Ramps, for those who are unfamiliar, are freaking delicious. They are in the onion and garlic family, and look sort of like largish scallions, except the leaves are a bit broader and floppy, and the bulbs are tinged with purple. They have a really heady, garlick-y odor, and fresh ones have a sort of superconcentrated onioniness that creeps up on you after initial mildness. The leaves are tender and can be used as an herb, eaten raw, or sautéed, and the intensely flavored bulbs can be used like onions, as a flavoring agent or pickled.
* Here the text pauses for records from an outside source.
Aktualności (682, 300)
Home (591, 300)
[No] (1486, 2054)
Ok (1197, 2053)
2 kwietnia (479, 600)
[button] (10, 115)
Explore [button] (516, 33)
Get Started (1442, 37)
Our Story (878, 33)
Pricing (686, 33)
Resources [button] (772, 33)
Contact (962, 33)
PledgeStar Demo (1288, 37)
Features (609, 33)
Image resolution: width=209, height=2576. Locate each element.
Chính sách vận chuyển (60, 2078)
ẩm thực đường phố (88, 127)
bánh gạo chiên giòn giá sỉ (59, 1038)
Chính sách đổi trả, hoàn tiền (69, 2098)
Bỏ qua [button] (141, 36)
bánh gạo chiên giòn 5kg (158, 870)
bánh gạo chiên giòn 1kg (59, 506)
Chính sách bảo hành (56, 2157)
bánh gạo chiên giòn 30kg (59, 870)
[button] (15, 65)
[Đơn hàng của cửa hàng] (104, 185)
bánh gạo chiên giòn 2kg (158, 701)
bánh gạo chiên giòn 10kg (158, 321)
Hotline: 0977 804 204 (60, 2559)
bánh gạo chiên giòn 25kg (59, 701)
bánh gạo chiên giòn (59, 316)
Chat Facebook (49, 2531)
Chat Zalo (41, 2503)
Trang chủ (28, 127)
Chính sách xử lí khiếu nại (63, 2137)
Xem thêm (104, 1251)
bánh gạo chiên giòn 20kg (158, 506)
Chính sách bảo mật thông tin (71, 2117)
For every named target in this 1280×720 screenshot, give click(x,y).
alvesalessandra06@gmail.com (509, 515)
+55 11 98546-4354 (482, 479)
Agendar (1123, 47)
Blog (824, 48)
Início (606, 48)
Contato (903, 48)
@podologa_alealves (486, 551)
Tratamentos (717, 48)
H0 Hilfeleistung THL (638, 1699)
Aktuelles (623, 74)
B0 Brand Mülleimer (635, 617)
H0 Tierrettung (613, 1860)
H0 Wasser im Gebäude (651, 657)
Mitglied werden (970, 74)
Ramps seem to pair really well with eggs, whether it’s just chopped up and sprinkled upon or to spike a homemade mayo or Hollandaise sauce (ramp mayo makes for a pretty stupendous shrimp salad). If you are lucky enough to acquire a whole lot of ramps, a) shut up and b) a great spring soup can be made with a broth made from the bulbs, garnished with chopped leaves, peas, and lemon zest. Allium tricoccum is native to the United States, and apparently “Chicago” is derived from a Native American term for “skunk place,” referring to an area where lots of ramps were to be found. Their strong flavor and early harvesting season have made ramps a real prize for those who can find them, both as a fresh ingredient after a long winter of preserved food and as a medicinal or restorative, often utilized as an ingredient in tonics.
Most importantly though, they’re wild, as in they just do their jobs and grow, without any help from humans—no fertilizer, fancy soil, or beer showers needed. They’re freaking weeds, man! And it suddenly all made sense—I may suck at growing inbred crybabies that needs constant coddling and watering and hugs and shit, but ramps? They’re hard, from the streets, independent, and hopefully, relatively death-proof like their backyard kin.
But being prized as they are, even if they’re not found on as many specials menus now as in years past, they’re exceedingly hard to find in markets, let alone in the actual woods. And given worries of ever-dwindling wild populations, plus with my lack of foraging skill, the outlook wasn’t good. Enter one Glen Facemire, proprietor of what he claims to be the only ramp farm in the world (rampfarm.com). A clearly awesome individual posted on a local foraging forum that he/she had purchased 2,000 ramp bulbs from Facemire: 1,400 to plant in the yard, and the rest to put back into the wilds of Baltimore County. How cool is that? Some straight-up Johnny Appleseed action right there.
But more helpful to me was the knowledge that growing at home was indeed possible, and that there was a retailer from which to get plants. Turns out you can start from either seeds or bulbs, the latter being more expensive, but the former taking up to 18 months to germinate and up to several years to mature. So yeah, I ordered the bulbs—in fact, the last few dozen that the ramp-farm guy had left, since I was so late in contacting him (the last week of March). He was nice enough to call me beforehand to make sure they would grow where I planned to plant them, and when I pressed him for care tips, he told me, “Well, they’re wild plants, so they should pretty much take care of themselves, as long as they have decent shade and some leaf cover to mimic their natural environment. You shouldn’t even have to water ’em.” Fucking yes.